A test has been made even with a different stiffness distribution: On the other side low chassis movements sometimes are useful to let the driver feel better the behaviour of the car, even if higher stiffness is penalising the grip, moreover the ground clearance required always in racing limits the use of even softer springs.
In the skid pad the difference between the two configurations is very subtle because of the fact that in steady state is the stiffness distribution, which is the same, that gives you some difference. In fact with softer spring on the front the difference is a little higher, but in every skid pad simulation the grip limits of the car are NOT reached, and consequently, as is evident in the yaw acceleration graphs, the car remains neutral.
It would be interesting to investigate further to see how much is the influence of a different stiffness distribution configuration. All the results of the simulations are valid only for steady state analysis, low stiifness spring and low damping could be bad in transient situations, not only for the driver feeling.

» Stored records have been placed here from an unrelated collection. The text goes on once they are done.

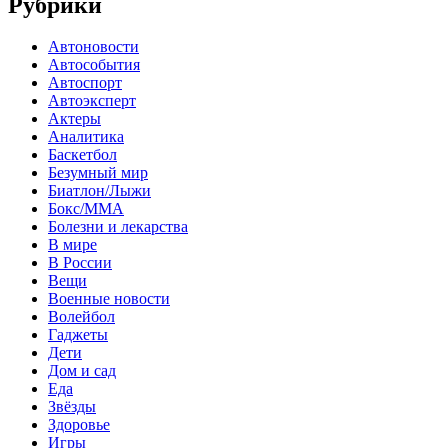
Рубрики
Автоновости
Автособытия
Автоспорт
Автоэксперт
Актеры
Аналитика
Баскетбол
Безумный мир
Биатлон/Лыжи
Бокс/MMA
Болезни и лекарства
В мире
В России
Вещи
Военные новости
Волейбол
Гаджеты
Дети
Дом и сад
Еда
Звёзды
Здоровье
Игры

The car right after the Silverstone Event in The tire forces are modeled with a simple tire model with the following parameters: A kerb or a cone hit at speed is a good approximation of a step input Ramp: Note that suspensin input in this case is faae. A1 Soft spring and low damping coefficient: B2 Medium spring and high damping coefficient: C1 Hard spring and low damping coefficient: C2 Hard spring and high damping coefficient: Moreover generally for a driver low chassis movements are better for the feeling.
Eigenvectors and eigenfrequencies calculation: Video of the Eigenmode of the chassis at 3. Soft configuration; normal tire supsension and displacements of rims and chassis: Hard configuration; normal tire force and displacements of rims and chassis: Response to the sine function: Comparison of lateral forces and yaw accelerations of the two configurations, soft and then hard: Web design by paomedia.